Instructions to follow ▸ Give the count of lines in the data that include "border", with no other words.

Given data ▸
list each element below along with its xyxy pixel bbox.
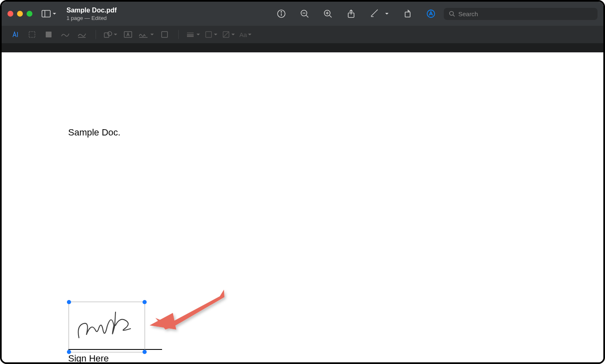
zoom-out-button[interactable] (300, 9, 309, 18)
svg-marker-35 (155, 290, 224, 330)
traffic-lights (7, 11, 32, 17)
sign-tool[interactable] (138, 30, 154, 39)
note-tool[interactable] (158, 28, 171, 41)
search-icon (449, 10, 455, 17)
toolbar-separator (178, 30, 179, 39)
chevron-down-icon (52, 12, 57, 16)
svg-rect-21 (46, 32, 52, 37)
text-box-icon (123, 30, 133, 39)
rectangular-selection-tool[interactable] (26, 28, 38, 41)
document-canvas[interactable]: Sample Doc. Sign Here (2, 52, 603, 362)
sign-here-label: Sign Here (68, 353, 109, 364)
rotate-button[interactable] (403, 9, 412, 18)
toolbar-substrip (2, 43, 603, 52)
rotate-icon (403, 9, 412, 18)
zoom-out-icon (300, 9, 309, 18)
info-icon (277, 9, 286, 18)
sketch-tool[interactable] (59, 28, 71, 41)
signature-glyph (74, 305, 140, 347)
svg-rect-20 (29, 32, 35, 37)
border-color-tool[interactable] (204, 30, 218, 39)
text-box-tool[interactable] (122, 28, 134, 41)
border-style-icon (186, 31, 195, 38)
resize-handle-tr[interactable] (143, 300, 147, 304)
chevron-down-icon (113, 32, 118, 37)
chevron-down-icon (248, 32, 252, 37)
markup-toolbar: Aa (2, 26, 603, 43)
toolbar-separator (96, 30, 96, 39)
document-heading: Sample Doc. (68, 127, 121, 138)
draw-icon (77, 30, 86, 39)
border-style-tool[interactable] (186, 31, 200, 38)
text-style-icon: Aa (239, 31, 247, 38)
resize-handle-br[interactable] (143, 350, 147, 354)
svg-rect-32 (206, 32, 212, 37)
text-style-tool[interactable]: Aa (239, 31, 252, 38)
window-titlebar: Sample Doc.pdf 1 page — Edited (2, 2, 603, 26)
sidebar-icon (42, 10, 51, 17)
search-field[interactable] (444, 8, 598, 20)
sidebar-toggle-button[interactable] (42, 10, 57, 17)
fullscreen-window-button[interactable] (27, 11, 32, 17)
svg-point-16 (450, 11, 453, 15)
svg-line-6 (306, 15, 308, 17)
svg-rect-28 (162, 32, 167, 37)
info-button[interactable] (277, 9, 286, 18)
fill-color-tool[interactable] (222, 30, 235, 39)
svg-point-4 (281, 12, 282, 12)
minimize-window-button[interactable] (17, 11, 23, 17)
sketch-icon (61, 30, 70, 39)
redact-tool[interactable] (42, 28, 55, 41)
signature-annotation[interactable] (69, 302, 145, 352)
resize-handle-tl[interactable] (67, 300, 71, 304)
zoom-in-button[interactable] (323, 9, 332, 18)
chevron-down-icon[interactable] (385, 12, 389, 16)
draw-tool[interactable] (76, 28, 88, 41)
svg-rect-0 (42, 10, 50, 17)
document-title: Sample Doc.pdf (66, 7, 117, 14)
rect-select-icon (28, 30, 36, 39)
chevron-down-icon (231, 32, 235, 37)
svg-rect-13 (405, 12, 410, 17)
svg-line-17 (453, 15, 455, 17)
share-icon (347, 9, 356, 18)
svg-line-34 (223, 32, 229, 37)
zoom-in-icon (323, 9, 332, 18)
text-cursor-icon (11, 30, 20, 39)
svg-marker-36 (150, 313, 176, 330)
note-icon (160, 30, 169, 39)
arrow-annotation-icon (147, 287, 230, 337)
markup-icon (426, 9, 435, 18)
share-button[interactable] (347, 9, 356, 18)
close-window-button[interactable] (7, 11, 13, 17)
highlight-pen-icon (370, 8, 379, 17)
chevron-down-icon (214, 32, 218, 37)
chevron-down-icon (196, 32, 200, 37)
document-subtitle: 1 page — Edited (66, 15, 117, 21)
title-block: Sample Doc.pdf 1 page — Edited (66, 7, 117, 21)
shapes-tool[interactable] (103, 30, 118, 39)
svg-line-9 (330, 15, 332, 17)
redact-icon (44, 30, 53, 39)
fill-color-icon (222, 30, 230, 39)
highlight-button[interactable] (370, 8, 379, 19)
signature-icon (138, 30, 149, 39)
markup-toggle-button[interactable] (426, 9, 435, 18)
chevron-down-icon (150, 32, 154, 37)
shapes-icon (103, 30, 113, 39)
text-selection-tool[interactable] (9, 28, 22, 41)
search-input[interactable] (458, 10, 593, 17)
svg-point-24 (108, 32, 112, 36)
border-color-icon (204, 30, 213, 39)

Final answer ▸ 4